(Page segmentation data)
===============
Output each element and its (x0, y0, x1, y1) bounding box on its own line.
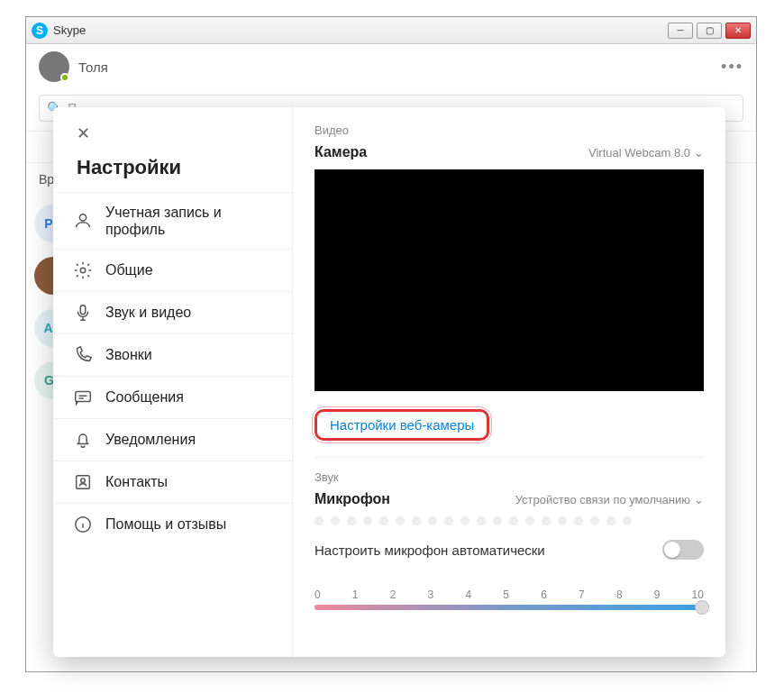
presence-dot-icon (60, 73, 69, 82)
slider-thumb[interactable] (695, 600, 709, 615)
auto-mic-label: Настроить микрофон автоматически (315, 543, 545, 558)
profile-name[interactable]: Толя (78, 59, 721, 75)
mic-selector[interactable]: Устройство связи по умолчанию ⌄ (515, 493, 704, 506)
nav-item-notifications[interactable]: Уведомления (53, 418, 292, 460)
settings-heading: Настройки (53, 150, 292, 192)
chevron-down-icon: ⌄ (694, 493, 704, 506)
audio-section-label: Звук (315, 470, 704, 484)
message-icon (73, 388, 93, 407)
slider-ticks: 012345678910 (315, 588, 704, 601)
mic-volume-slider[interactable]: 012345678910 (315, 572, 704, 610)
maximize-button[interactable]: ▢ (697, 23, 722, 39)
self-avatar[interactable] (39, 51, 69, 82)
nav-item-messages[interactable]: Сообщения (53, 376, 292, 418)
camera-selector[interactable]: Virtual Webcam 8.0 ⌄ (588, 146, 704, 160)
camera-label: Камера (315, 144, 367, 160)
nav-item-general[interactable]: Общие (53, 249, 292, 291)
microphone-icon (73, 303, 93, 323)
nav-item-contacts[interactable]: Контакты (53, 460, 292, 503)
nav-label: Общие (105, 262, 153, 278)
auto-mic-toggle[interactable] (662, 540, 704, 560)
settings-content: Видео Камера Virtual Webcam 8.0 ⌄ Настро… (293, 107, 725, 657)
nav-item-account[interactable]: Учетная запись и профиль (53, 192, 292, 249)
gear-icon (73, 260, 93, 280)
titlebar: S Skype ─ ▢ ✕ (26, 17, 756, 44)
more-menu-button[interactable]: ••• (721, 58, 743, 77)
mic-label: Микрофон (315, 491, 390, 507)
camera-preview (315, 169, 704, 391)
mic-level-meter (315, 516, 704, 525)
contacts-icon (73, 472, 93, 492)
settings-modal: ✕ Настройки Учетная запись и профиль Общ… (53, 107, 725, 657)
window-title: Skype (53, 23, 668, 37)
nav-label: Звук и видео (105, 305, 191, 321)
phone-icon (73, 345, 93, 365)
nav-item-help[interactable]: Помощь и отзывы (53, 503, 292, 545)
mic-value: Устройство связи по умолчанию (515, 493, 690, 506)
person-icon (73, 211, 93, 231)
info-icon (73, 515, 93, 534)
nav-label: Учетная запись и профиль (105, 204, 272, 238)
nav-item-calls[interactable]: Звонки (53, 333, 292, 376)
video-section-label: Видео (315, 123, 704, 137)
svg-point-0 (79, 214, 86, 221)
nav-label: Контакты (105, 474, 168, 490)
webcam-settings-link[interactable]: Настройки веб-камеры (315, 409, 489, 441)
svg-point-1 (80, 269, 86, 274)
nav-label: Звонки (105, 347, 152, 363)
bell-icon (73, 430, 93, 450)
nav-label: Уведомления (105, 432, 196, 448)
close-window-button[interactable]: ✕ (725, 23, 751, 39)
svg-point-5 (81, 479, 86, 483)
close-settings-button[interactable]: ✕ (53, 123, 292, 150)
nav-item-audio-video[interactable]: Звук и видео (53, 291, 292, 333)
nav-label: Помощь и отзывы (105, 516, 226, 533)
svg-rect-2 (80, 305, 86, 315)
app-window: S Skype ─ ▢ ✕ Толя ••• 🔍 П Чаты Время PB… (25, 16, 757, 672)
skype-icon: S (32, 23, 48, 39)
profile-header: Толя ••• (26, 44, 756, 89)
camera-value: Virtual Webcam 8.0 (588, 146, 690, 160)
minimize-button[interactable]: ─ (668, 23, 693, 39)
svg-rect-3 (76, 392, 91, 402)
settings-nav: ✕ Настройки Учетная запись и профиль Общ… (53, 107, 293, 657)
chevron-down-icon: ⌄ (694, 146, 704, 160)
nav-label: Сообщения (105, 389, 184, 406)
===============
Exercise instructions:
Check each line of the records for the word "Учетная", then state how many lines have it, as a number only.

Solution to the exercise:
4